Menurutnya, banyak cara yang bisa dilakukan untuk menghindari eksekusi jika debitur menunjukkan itikad baik untuk berdiskusi. Salah satunya adalah dengan cara restrukturisasi kredit dan diskusi antar debitur kreditur sehingga, tercapai kesepakatan antara kedua belah pihak.

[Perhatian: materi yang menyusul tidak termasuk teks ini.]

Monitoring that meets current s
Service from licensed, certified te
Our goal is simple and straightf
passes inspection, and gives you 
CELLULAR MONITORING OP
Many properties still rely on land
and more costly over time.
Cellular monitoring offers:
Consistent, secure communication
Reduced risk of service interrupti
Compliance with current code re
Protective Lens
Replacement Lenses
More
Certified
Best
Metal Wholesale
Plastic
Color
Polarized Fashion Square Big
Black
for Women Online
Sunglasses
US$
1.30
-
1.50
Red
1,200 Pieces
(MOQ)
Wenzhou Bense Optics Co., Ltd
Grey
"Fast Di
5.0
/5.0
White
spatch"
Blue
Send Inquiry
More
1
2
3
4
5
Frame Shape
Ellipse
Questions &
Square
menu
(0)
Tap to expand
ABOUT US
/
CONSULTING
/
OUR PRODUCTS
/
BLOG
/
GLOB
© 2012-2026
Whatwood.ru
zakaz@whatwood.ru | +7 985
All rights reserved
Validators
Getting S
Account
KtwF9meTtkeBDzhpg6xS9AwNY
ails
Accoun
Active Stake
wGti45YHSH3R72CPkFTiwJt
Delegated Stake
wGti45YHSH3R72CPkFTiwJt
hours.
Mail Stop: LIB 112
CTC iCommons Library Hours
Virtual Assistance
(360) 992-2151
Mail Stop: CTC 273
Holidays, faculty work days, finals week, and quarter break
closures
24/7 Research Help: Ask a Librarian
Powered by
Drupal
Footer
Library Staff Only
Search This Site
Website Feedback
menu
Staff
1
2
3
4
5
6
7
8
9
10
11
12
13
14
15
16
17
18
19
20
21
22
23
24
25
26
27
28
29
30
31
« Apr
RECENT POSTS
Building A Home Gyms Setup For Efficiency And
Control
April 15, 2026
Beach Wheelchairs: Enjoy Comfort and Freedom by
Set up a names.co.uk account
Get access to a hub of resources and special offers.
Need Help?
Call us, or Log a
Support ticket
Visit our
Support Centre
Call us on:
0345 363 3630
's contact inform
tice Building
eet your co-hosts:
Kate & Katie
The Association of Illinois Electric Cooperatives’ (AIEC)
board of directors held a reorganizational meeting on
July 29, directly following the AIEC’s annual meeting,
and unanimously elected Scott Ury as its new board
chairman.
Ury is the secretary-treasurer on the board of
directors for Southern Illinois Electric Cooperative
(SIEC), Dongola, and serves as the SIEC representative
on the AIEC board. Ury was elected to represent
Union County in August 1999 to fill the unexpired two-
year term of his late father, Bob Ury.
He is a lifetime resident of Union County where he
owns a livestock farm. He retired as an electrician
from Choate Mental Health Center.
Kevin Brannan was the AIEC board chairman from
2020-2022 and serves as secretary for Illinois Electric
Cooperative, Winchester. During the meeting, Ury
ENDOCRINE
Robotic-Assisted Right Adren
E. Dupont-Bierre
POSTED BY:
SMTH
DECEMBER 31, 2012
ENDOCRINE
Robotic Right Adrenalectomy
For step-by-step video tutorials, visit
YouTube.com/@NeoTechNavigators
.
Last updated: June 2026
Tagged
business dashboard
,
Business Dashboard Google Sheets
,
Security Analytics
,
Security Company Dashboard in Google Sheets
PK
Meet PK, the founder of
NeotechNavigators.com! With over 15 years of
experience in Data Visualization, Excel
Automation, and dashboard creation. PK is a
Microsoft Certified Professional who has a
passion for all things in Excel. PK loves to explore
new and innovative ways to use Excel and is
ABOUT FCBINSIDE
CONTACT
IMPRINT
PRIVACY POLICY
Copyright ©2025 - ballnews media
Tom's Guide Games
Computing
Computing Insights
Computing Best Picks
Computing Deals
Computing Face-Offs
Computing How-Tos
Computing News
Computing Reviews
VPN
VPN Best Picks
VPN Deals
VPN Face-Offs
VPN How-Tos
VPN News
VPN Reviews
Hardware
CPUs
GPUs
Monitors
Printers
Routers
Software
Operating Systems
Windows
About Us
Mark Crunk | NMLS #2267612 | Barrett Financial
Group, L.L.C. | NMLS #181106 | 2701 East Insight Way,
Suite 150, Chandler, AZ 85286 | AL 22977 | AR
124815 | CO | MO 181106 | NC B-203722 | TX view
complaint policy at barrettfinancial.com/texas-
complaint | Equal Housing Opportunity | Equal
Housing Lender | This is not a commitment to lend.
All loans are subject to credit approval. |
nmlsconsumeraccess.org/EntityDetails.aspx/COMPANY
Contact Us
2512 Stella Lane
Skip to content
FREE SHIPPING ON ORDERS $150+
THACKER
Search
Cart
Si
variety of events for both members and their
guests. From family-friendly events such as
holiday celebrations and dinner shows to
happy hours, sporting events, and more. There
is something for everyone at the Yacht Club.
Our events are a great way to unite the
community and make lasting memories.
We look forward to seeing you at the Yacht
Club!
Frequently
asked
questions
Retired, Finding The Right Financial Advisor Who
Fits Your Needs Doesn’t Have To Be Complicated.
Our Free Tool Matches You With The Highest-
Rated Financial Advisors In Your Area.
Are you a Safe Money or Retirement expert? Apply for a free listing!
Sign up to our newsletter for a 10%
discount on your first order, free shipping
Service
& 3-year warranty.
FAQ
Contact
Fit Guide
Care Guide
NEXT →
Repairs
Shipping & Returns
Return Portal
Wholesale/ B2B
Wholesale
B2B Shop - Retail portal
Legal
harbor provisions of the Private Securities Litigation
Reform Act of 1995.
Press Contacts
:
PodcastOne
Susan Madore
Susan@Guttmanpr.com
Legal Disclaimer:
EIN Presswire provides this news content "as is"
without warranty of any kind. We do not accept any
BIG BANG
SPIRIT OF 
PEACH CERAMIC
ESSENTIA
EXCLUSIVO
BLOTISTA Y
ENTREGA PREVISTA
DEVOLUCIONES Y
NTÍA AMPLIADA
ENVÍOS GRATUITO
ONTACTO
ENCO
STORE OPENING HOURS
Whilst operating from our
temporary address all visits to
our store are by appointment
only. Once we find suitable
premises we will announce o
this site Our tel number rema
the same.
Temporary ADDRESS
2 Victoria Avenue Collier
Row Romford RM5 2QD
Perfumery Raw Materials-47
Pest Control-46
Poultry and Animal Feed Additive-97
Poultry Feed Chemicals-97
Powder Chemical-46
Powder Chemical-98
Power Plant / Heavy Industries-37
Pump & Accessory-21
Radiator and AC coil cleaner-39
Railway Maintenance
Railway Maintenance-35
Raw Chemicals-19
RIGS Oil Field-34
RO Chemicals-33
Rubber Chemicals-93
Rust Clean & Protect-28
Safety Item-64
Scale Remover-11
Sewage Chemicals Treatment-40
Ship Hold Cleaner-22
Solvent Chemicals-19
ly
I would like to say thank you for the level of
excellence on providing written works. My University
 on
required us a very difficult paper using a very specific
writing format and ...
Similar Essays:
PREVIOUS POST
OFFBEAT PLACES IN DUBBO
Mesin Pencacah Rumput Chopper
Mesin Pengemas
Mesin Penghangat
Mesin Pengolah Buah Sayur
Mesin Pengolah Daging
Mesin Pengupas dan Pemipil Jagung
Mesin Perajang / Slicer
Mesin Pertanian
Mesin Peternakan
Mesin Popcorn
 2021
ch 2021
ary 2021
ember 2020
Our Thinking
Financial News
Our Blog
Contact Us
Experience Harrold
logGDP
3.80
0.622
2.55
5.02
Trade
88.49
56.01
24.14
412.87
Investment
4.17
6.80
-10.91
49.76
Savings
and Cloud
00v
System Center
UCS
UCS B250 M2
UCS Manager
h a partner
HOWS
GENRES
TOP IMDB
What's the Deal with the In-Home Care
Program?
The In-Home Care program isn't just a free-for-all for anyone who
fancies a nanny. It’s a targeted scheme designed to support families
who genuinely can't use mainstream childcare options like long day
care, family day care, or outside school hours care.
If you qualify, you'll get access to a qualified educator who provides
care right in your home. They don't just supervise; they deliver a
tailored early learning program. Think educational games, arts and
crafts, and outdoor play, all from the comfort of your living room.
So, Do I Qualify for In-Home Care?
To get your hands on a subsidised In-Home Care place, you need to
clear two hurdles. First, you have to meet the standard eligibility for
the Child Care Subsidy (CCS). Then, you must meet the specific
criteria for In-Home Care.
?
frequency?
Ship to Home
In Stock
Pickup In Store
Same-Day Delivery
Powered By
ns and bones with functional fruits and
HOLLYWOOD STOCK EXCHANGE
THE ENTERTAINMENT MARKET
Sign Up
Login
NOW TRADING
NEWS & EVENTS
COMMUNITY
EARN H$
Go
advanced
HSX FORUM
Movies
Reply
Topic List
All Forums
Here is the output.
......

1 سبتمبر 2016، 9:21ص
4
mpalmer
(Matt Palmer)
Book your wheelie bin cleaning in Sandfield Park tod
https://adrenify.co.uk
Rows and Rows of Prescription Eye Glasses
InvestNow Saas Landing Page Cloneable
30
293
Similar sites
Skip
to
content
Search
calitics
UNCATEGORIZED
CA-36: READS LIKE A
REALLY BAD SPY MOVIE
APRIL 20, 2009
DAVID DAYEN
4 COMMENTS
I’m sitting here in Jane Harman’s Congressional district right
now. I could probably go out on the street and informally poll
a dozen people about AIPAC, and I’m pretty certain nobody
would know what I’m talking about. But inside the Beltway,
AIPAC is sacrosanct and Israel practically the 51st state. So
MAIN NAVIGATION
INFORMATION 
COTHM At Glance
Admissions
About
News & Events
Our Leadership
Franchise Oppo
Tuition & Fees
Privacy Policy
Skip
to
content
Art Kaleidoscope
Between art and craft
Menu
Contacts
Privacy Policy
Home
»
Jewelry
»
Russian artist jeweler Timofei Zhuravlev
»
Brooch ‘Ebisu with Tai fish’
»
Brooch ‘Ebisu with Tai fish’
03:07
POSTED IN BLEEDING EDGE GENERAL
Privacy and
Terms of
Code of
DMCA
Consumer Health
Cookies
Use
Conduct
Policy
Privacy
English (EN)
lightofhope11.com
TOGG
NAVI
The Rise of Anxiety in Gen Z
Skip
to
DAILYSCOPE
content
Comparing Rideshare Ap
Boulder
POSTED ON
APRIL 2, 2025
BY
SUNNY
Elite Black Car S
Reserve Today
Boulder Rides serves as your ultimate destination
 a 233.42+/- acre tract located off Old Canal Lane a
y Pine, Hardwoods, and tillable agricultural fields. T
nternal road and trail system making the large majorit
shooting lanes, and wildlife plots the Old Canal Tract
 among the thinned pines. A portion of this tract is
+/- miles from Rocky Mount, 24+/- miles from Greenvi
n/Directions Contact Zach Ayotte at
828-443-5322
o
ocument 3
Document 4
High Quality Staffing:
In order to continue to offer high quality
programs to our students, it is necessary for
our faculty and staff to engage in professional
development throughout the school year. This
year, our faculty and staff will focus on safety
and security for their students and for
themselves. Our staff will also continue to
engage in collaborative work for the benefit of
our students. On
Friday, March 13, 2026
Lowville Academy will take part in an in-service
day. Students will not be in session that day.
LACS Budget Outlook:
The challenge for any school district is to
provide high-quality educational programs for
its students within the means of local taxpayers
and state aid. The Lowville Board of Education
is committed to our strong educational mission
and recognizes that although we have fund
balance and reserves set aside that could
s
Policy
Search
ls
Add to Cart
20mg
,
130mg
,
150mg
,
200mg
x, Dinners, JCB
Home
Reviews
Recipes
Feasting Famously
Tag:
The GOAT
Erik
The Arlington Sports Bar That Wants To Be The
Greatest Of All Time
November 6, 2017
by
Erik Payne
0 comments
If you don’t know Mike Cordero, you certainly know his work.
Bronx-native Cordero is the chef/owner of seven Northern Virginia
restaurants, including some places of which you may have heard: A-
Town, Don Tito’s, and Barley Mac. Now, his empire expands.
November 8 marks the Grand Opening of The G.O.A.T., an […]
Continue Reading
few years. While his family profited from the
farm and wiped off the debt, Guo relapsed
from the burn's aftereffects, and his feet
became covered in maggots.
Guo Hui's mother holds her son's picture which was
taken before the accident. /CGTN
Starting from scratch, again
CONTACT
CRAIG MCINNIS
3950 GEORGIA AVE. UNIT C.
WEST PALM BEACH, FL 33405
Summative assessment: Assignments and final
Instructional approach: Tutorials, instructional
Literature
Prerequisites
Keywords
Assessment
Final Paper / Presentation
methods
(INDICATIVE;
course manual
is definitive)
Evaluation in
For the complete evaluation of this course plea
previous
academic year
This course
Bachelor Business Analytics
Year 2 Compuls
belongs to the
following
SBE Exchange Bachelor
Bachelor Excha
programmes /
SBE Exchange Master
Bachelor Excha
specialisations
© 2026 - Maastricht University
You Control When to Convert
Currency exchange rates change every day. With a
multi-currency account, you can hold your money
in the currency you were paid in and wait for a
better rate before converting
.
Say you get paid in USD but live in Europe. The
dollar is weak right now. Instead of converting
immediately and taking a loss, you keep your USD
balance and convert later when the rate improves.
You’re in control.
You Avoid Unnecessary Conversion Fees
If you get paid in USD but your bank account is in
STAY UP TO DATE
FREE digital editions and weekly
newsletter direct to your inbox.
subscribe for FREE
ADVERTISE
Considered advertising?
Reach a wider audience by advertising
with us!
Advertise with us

"Jika debitur dan unitnya ada, lebih kepada bagaimana kita melakukan restrukturisasi dan diskusi. Intinya perusahaan pembiayaan tidak ingin kendaraan dieksekusi. Kita kasih uang inginnya kembali uang. Kita ingin ada kesepakatan, ayo kalau susah kita bantu," kata Suwandi.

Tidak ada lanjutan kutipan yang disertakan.